Griechenland Athen schickt Plan für umstrittene Rentenreform nach Brüssel

Ein griechischer Rentner in einem Café

(Foto: AP)
  • Minus 15 bis 30 Prozent: Wer künftig in Griechenland in Rente geht, soll weniger Geld bekommen. Das ist der Plan der Regierung.
  • Athens Gläubiger müssen dem Vorschlag zustimmen, sie prüfen ihn nun.

Nur wenn Griechenland die versprochenen Reformen umsetzt, bekommt das Land weiter Notkredite von den Euro-Partnern.

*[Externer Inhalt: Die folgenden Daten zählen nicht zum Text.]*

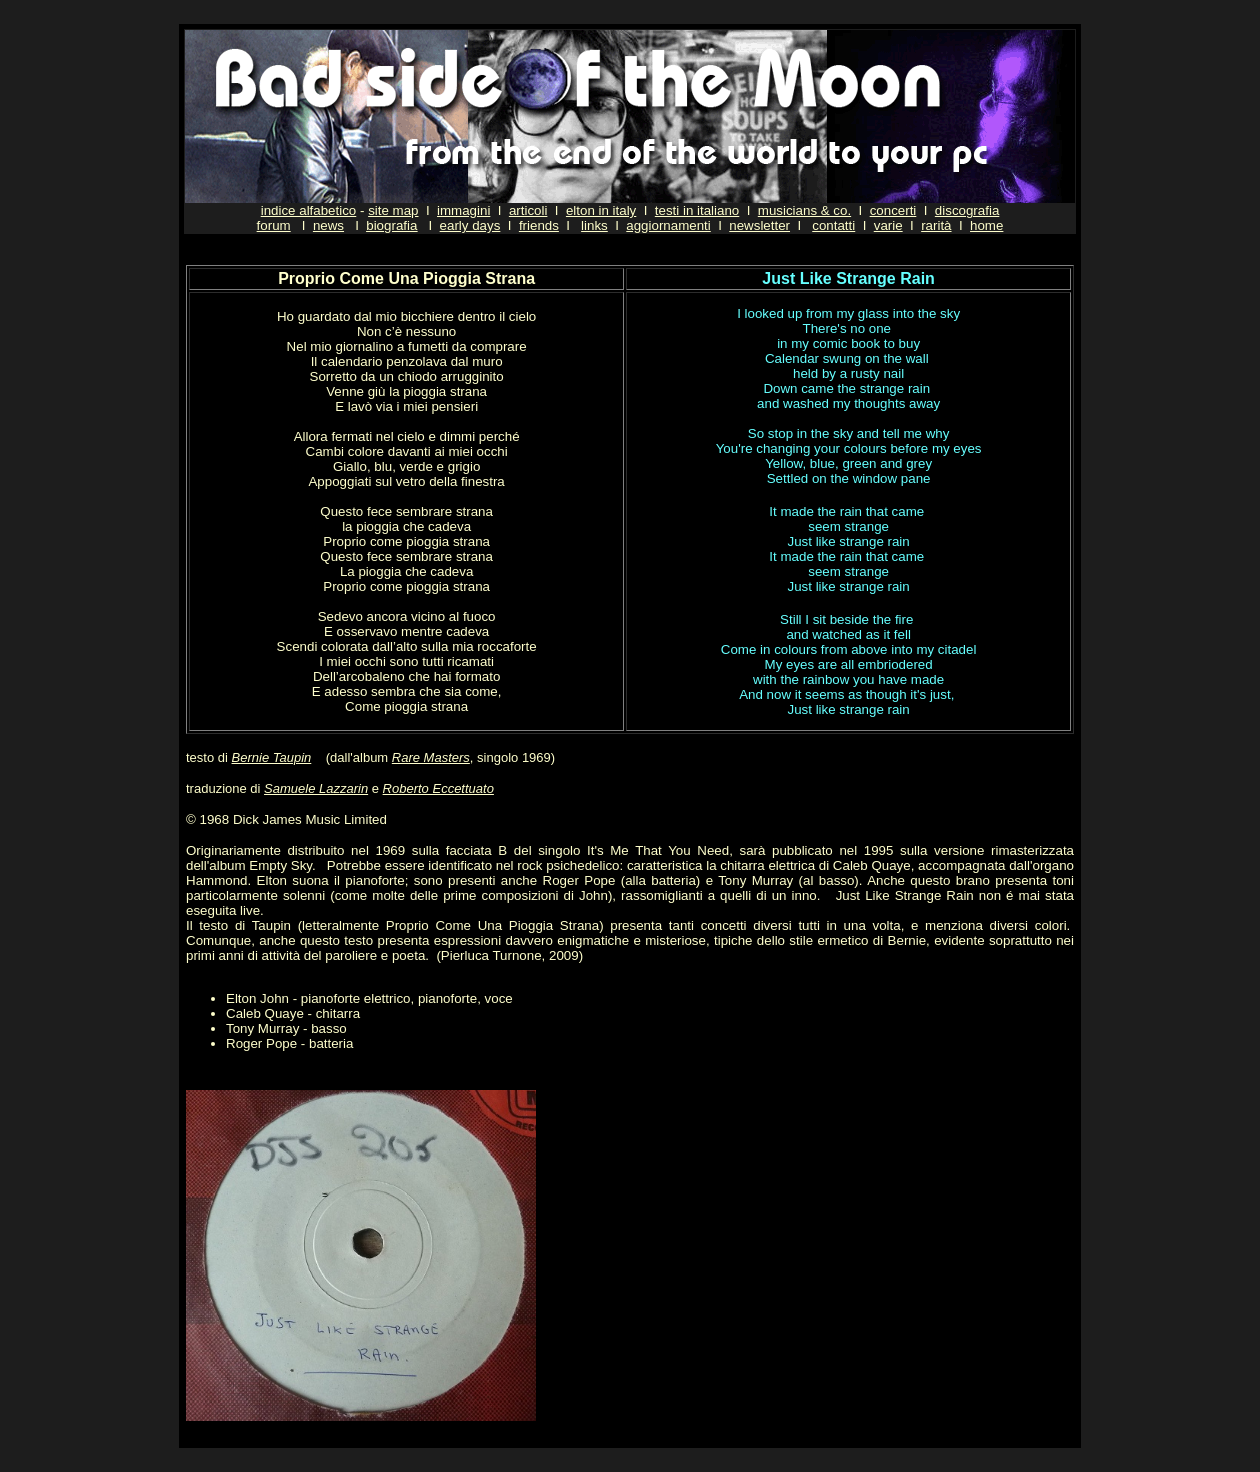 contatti (833, 225)
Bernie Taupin (272, 757)
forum (274, 225)
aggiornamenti (668, 225)
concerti (893, 210)
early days (470, 225)
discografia (967, 210)
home (986, 225)
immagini (463, 210)
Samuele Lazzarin (316, 788)
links (594, 225)
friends (539, 225)
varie (888, 225)
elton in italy (601, 210)
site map (393, 210)
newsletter (759, 225)
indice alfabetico (309, 210)
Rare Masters (431, 757)
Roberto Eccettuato (438, 788)
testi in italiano (697, 210)
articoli (528, 210)
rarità (936, 225)
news (328, 225)
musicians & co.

Das ist der Deal, den Ministerpräsident Alexis Tsipras und die anderen Staats- und Regierungschefs im Sommer 2015 ausgehandelt haben. Ein erbitterter Streitpunkt war das griechische Rentensystem. Es gilt als relativ teuer. Nun hat Athen Brüssel einen Vorschlag für eine Rentenreform unterbreitet, sagte ein Sprecher der EU-Kommission.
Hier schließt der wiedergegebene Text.